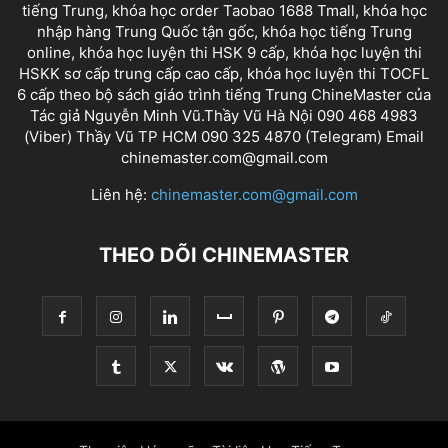
tiếng Trung, khóa học order Taobao 1688 Tmall, khóa học
nhập hàng Trung Quốc tận gốc, khóa học tiếng Trung
online, khóa học luyện thi HSK 9 cấp, khóa học luyện thi
HSKK sơ cấp trung cấp cao cấp, khóa học luyện thi TOCFL
6 cấp theo bộ sách giáo trình tiếng Trung ChineMaster của
Tác giả Nguyễn Minh Vũ.Thầy Vũ Hà Nội 090 468 4983
(Viber) Thầy Vũ TP HCM 090 325 4870 (Telegram) Email
chinemaster.com@gmail.com
Liên hệ:
chinemaster.com@gmail.com
THEO DÕI CHINEMASTER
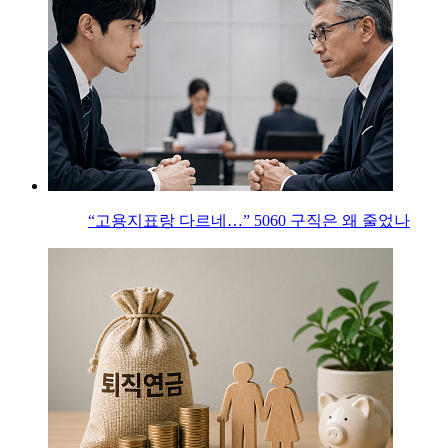
“고용지표랑 다르네…” 5060 구직은 왜 줄었나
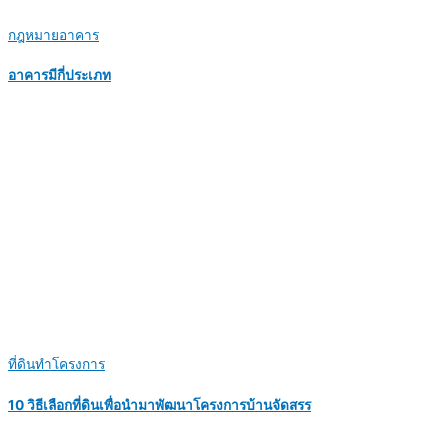
กฎหมายอาคาร
อาคารมีกี่ประเภท
ที่ดินทำโครงการ
10 วิธีเลือกที่ดินเพื่อนำมาพัฒนาโครงการบ้านจัดสรร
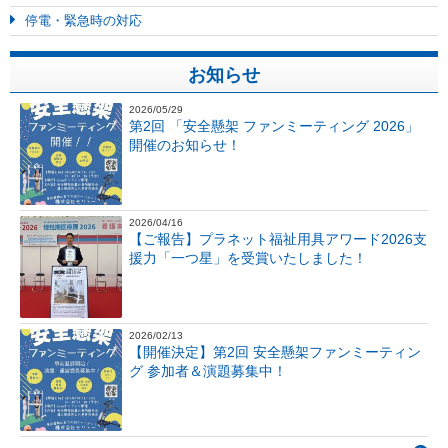
停電・緊急時の対応
お知らせ
2026/05/29
第2回 「安全懸架 ファンミーティング 2026」
開催のお知らせ！
2026/04/16
【ご報告】プラネット福祉用具アワード2026支
援力「一つ星」を受賞いたしました！
2026/02/13
【開催決定】第2回 安全懸架ファンミーティン
グ 参加者＆演題募集中！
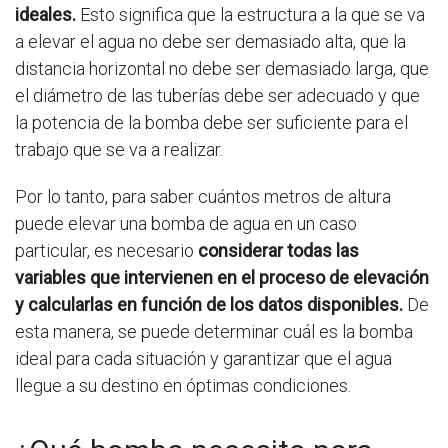
ideales.
Esto significa que la estructura a la que se va
a elevar el agua no debe ser demasiado alta, que la
distancia horizontal no debe ser demasiado larga, que
el diámetro de las tuberías debe ser adecuado y que
la potencia de la bomba debe ser suficiente para el
trabajo que se va a realizar.
Por lo tanto, para saber cuántos metros de altura
puede elevar una bomba de agua en un caso
particular, es necesario
considerar todas las
variables que intervienen en el proceso de elevación
y calcularlas en función de los datos disponibles.
De
esta manera, se puede determinar cuál es la bomba
ideal para cada situación y garantizar que el agua
llegue a su destino en óptimas condiciones.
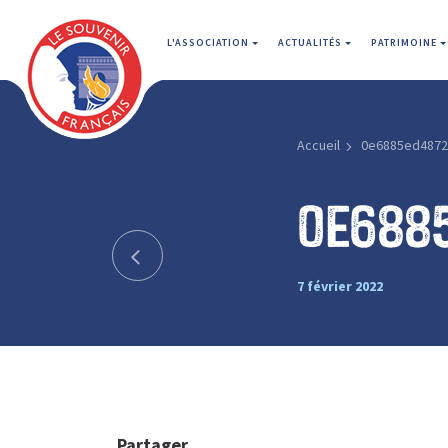
L'ASSOCIATION
ACTUALITÉS
PATRIMOINE
Accueil
0e6885ed4872
0e688
7 février 2022
Partager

**Exercise description:** Each line of the data that has the string "demasiado" should be returned.

**Answer below:**
a elevar el agua no debe ser demasiado alta, que la
distancia horizontal no debe ser demasiado larga, que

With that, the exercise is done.